No murder. Cela fait presque deux heures. No murder. La pluie forte épouvantable. A fait gonflé le fleuve. Presque deux heures, ou peut-être plus, nos yeux plantés sur l’horloge ont brouillé les aiguilles, les chiffres rentrés dans le grès, les horloges plates fixent sans voir, nos appels, et le silence immense, train supprimé, tous les trains, supprimés n’opèrent plus. No murder. Cinq heures dans les corps, les masques blancs, les paupières fixes, gouttelettes de sueur, pupilles suintantes, nous regardons, paumes ouvertes, énervement dans les genoux, on le voit les genoux, nous sommes entassés sur le quai.

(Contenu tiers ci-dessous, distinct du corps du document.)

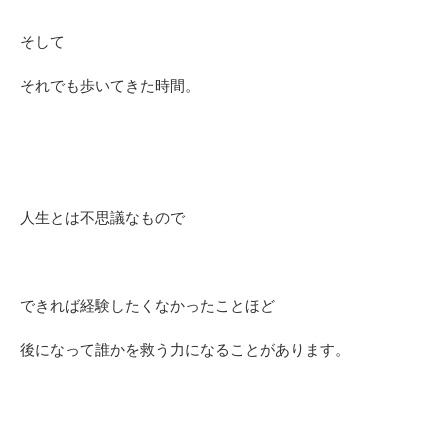
そして
それでも歩いてきた時間。
人生とは不思議なもので
できれば経験したくなかったことほど
後になって誰かを救う力になることがあります。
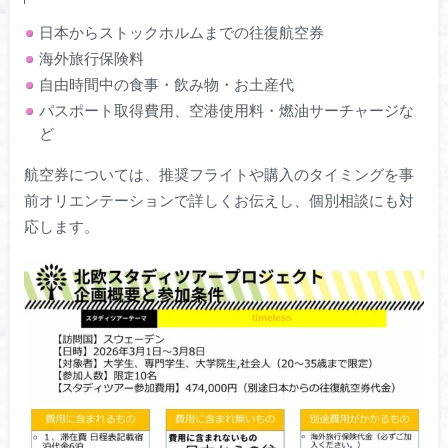
日本からストックホルムまでの往復航空券
海外旅行保険料
自由時間中の食事・飲み物・お土産代
パスポート取得費用、空港使用料・燃油サーチャージな
ど
航空券については、推奨フライトや購入のタイミングを事
前オリエンテーションで詳しくお伝えし、個別相談にも対
応します。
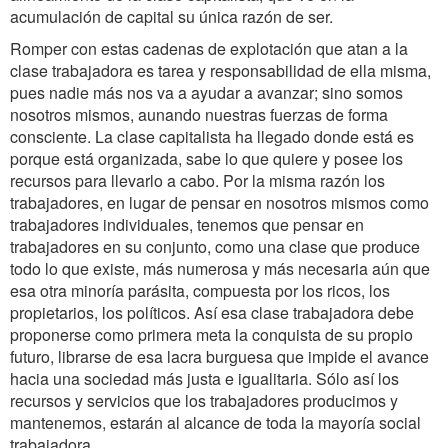
acumulación de capital su única razón de ser.
Romper con estas cadenas de explotación que atan a la
clase trabajadora es tarea y responsabilidad de ella misma,
pues nadie más nos va a ayudar a avanzar; sino somos
nosotros mismos, aunando nuestras fuerzas de forma
consciente. La clase capitalista ha llegado donde está es
porque está organizada, sabe lo que quiere y posee los
recursos para llevarlo a cabo. Por la misma razón los
trabajadores, en lugar de pensar en nosotros mismos como
trabajadores individuales, tenemos que pensar en
trabajadores en su conjunto, como una clase que produce
todo lo que existe, más numerosa y más necesaria aún que
esa otra minoría parásita, compuesta por los ricos, los
propietarios, los políticos. Así esa clase trabajadora debe
proponerse como primera meta la conquista de su propio
futuro, librarse de esa lacra burguesa que impide el avance
hacia una sociedad más justa e igualitaria. Sólo así los
recursos y servicios que los trabajadores producimos y
mantenemos, estarán al alcance de toda la mayoría social
trabajadora.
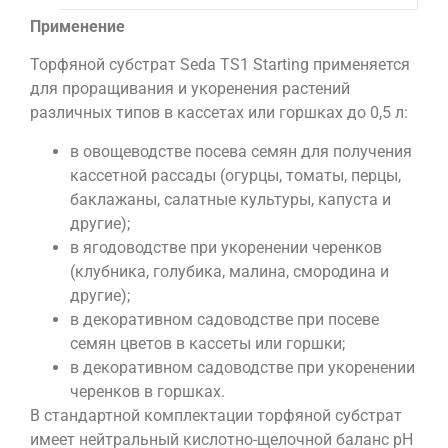
на
Применение
нач
ста
Торфяной субстрат Seda TS1 Starting применяется
выр
для проращивания и укоренения растений
рас
различных типов в кассетах или горшках до 0,5 л:
в овощеводстве посева семян для получения
кассетной рассады (огурцы, томаты, перцы,
баклажаны, салатные культуры, капуста и
другие);
в ягодоводстве при укоренении черенков
(клубника, голубика, малина, смородина и
другие);
в декоративном садоводстве при посеве
семян цветов в кассеты или горшки;
в декоративном садоводстве при укоренении
черенков в горшках.
В стандартной комплектации торфяной субстрат
имеет нейтральный кислотно-щелочной баланс рН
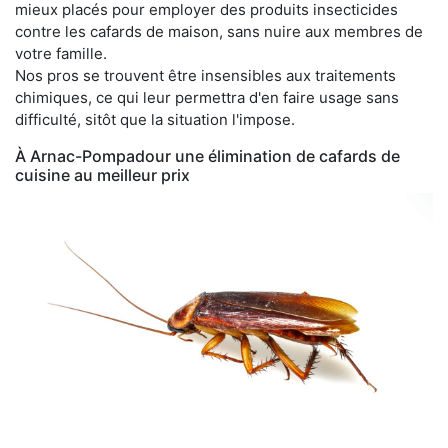
mieux placés pour employer des produits insecticides
contre les cafards de maison, sans nuire aux membres de
votre famille.
Nos pros se trouvent être insensibles aux traitements
chimiques, ce qui leur permettra d'en faire usage sans
difficulté, sitôt que la situation l'impose.
À Arnac-Pompadour une élimination de cafards de
cuisine au meilleur prix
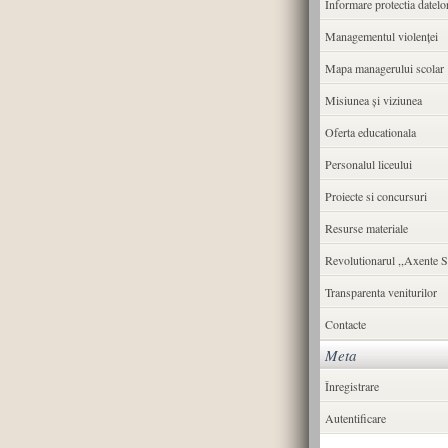
Informare protectia datelo
Managementul violenței
Mapa managerului scolar
Misiunea şi viziunea
Oferta educationala
Personalul liceului
Proiecte si concursuri
Resurse materiale
Revolutionarul ,,Axente S
Transparenta veniturilor
Contacte
Meta
Înregistrare
Autentificare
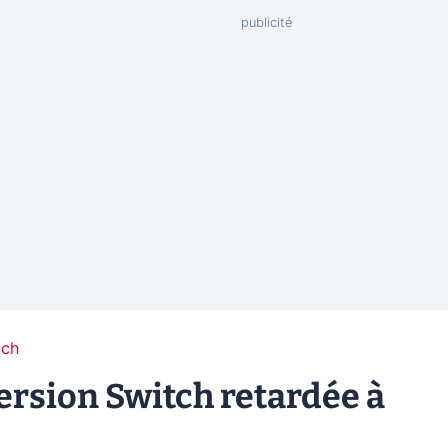
tch
version Switch retardée à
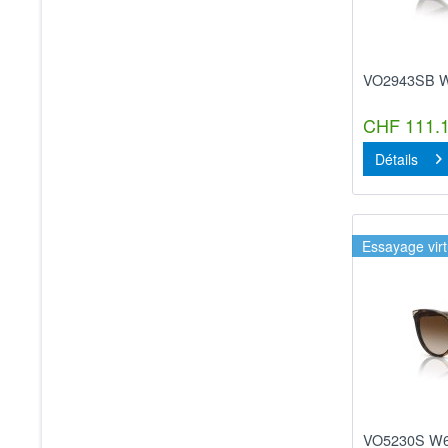
VO2943SB W
CHF 111.1
Détails
Essayage virt
VO5230S W6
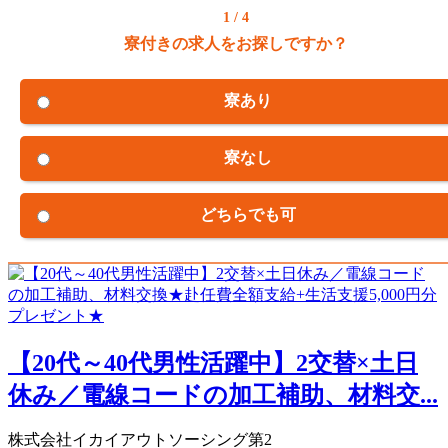
1 / 4
寮付きの求人をお探しですか？
寮あり
寮なし
どちらでも可
【20代～40代男性活躍中】2交替×土日
休み／電線コードの加工補助、材料交...
株式会社イカイアウトソーシング第2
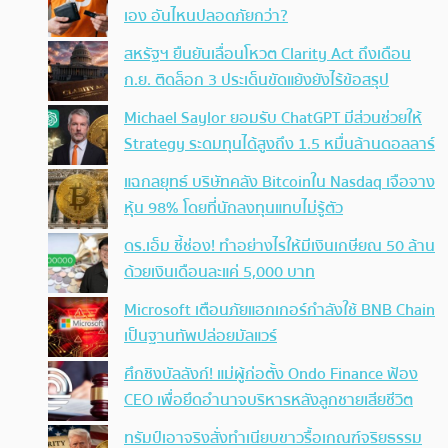
เอง อันไหนปลอดภัยกว่า?
สหรัฐฯ ยืนยันเลื่อนโหวต Clarity Act ถึงเดือน
ก.ย. ติดล็อก 3 ประเด็นขัดแย้งยังไร้ข้อสรุป
Michael Saylor ยอมรับ ChatGPT มีส่วนช่วยให้
Strategy ระดมทุนได้สูงถึง 1.5 หมื่นล้านดอลลาร์
แฉกลยุทธ์ บริษัทคลัง Bitcoinใน Nasdaq เจือจาง
หุ้น 98% โดยที่นักลงทุนแทบไม่รู้ตัว
ดร.เอ็ม ชี้ช่อง! ทำอย่างไรให้มีเงินเกษียณ 50 ล้าน
ด้วยเงินเดือนละแค่ 5,000 บาท
Microsoft เตือนภัยแฮกเกอร์กำลังใช้ BNB Chain
เป็นฐานทัพปล่อยมัลแวร์
ศึกชิงบัลลังก์! แม่ผู้ก่อตั้ง Ondo Finance ฟ้อง
CEO เพื่อยึดอำนาจบริหารหลังลูกชายเสียชีวิต
ทรัมป์เอาจริง สั่งทำเนียบขาวรื้อเกณฑ์จริยธรรม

L’immense hall de la station, est un bateau renversé, nous sommes des centaines, impossible de remonter les escaliers, le quai fait coffre-fort. Les pains au chocolat sur les stands. On s’est tous appuyés contre les vitres des distributeurs – le dos ne tient pas. La pluie diluvienne. Les gens par terre, on voit les nuques penchées, le tee-shirt, l’étiquette longtemps, fixée par lents degrés d’attente, l’étiquette et le temps, d’autres gens accrochés aux rampes, les yeux plantés dans un film, longtemps défile sur le portable. Des effluves souterraines sortent du tunnel au bout du quai. Nous sommes confusément tristes, détériorés. La pluie forte, épouvantable. Bourrasque dans le tunnel. Les gens au sol, assis sur les sacs. Une femme s’éloigne hors de la foule pour fumer, loin sur le quai qui n’est plus abrité. On la voit, on la suit du regard, on se penche avec elle, elle allume la cigarette, le déclic du briquet, sa tête émet des volutes, le feu dans la pluie, elle se prend des bourrasques de pluie dans la tête. Cheveux par-delà le béton. Les livres tombent des mains. Des sifflements de gosse, certains dansent debout en mode immobile dans la tête. Le RER s’est enlisé dans un lac. On ne pourra pas rentrer. On attendra jusqu’au soir, on ne sait plus. Le casque sur les oreilles, on écoute on écoute, on n’a plus qu’un seul oeil dans l’écoute, l’attente enlisée dans un lac, le long temps qu’ils parviennent à aspirer les tonnes d’eau. La nuit tombe sur le quai, la nuit tombe aux horloges, les stands imprécis sur le quai, on se redresse – l’aujourd’hui sanctifié. No murder.
On vit cette attente avec vous, images, sons, tout bouge et s’enlise, mais tout reste là, compact et oppressant. La femme à la cigarette est splendide ! Merci, Françoise !
Vous mettez tous les sens à contribution dans cette scène de dévastation, très fort.
« On la voit, on la suit du regard, on se penche avec elle, elle allume la cigarette, le déclic du briquet, sa tête émet des volutes, le feu dans la pluie, elle se prend des bourrasques de pluie dans la tête. Cheveux par-delà le béton. « merci Françoise ton texte est fort.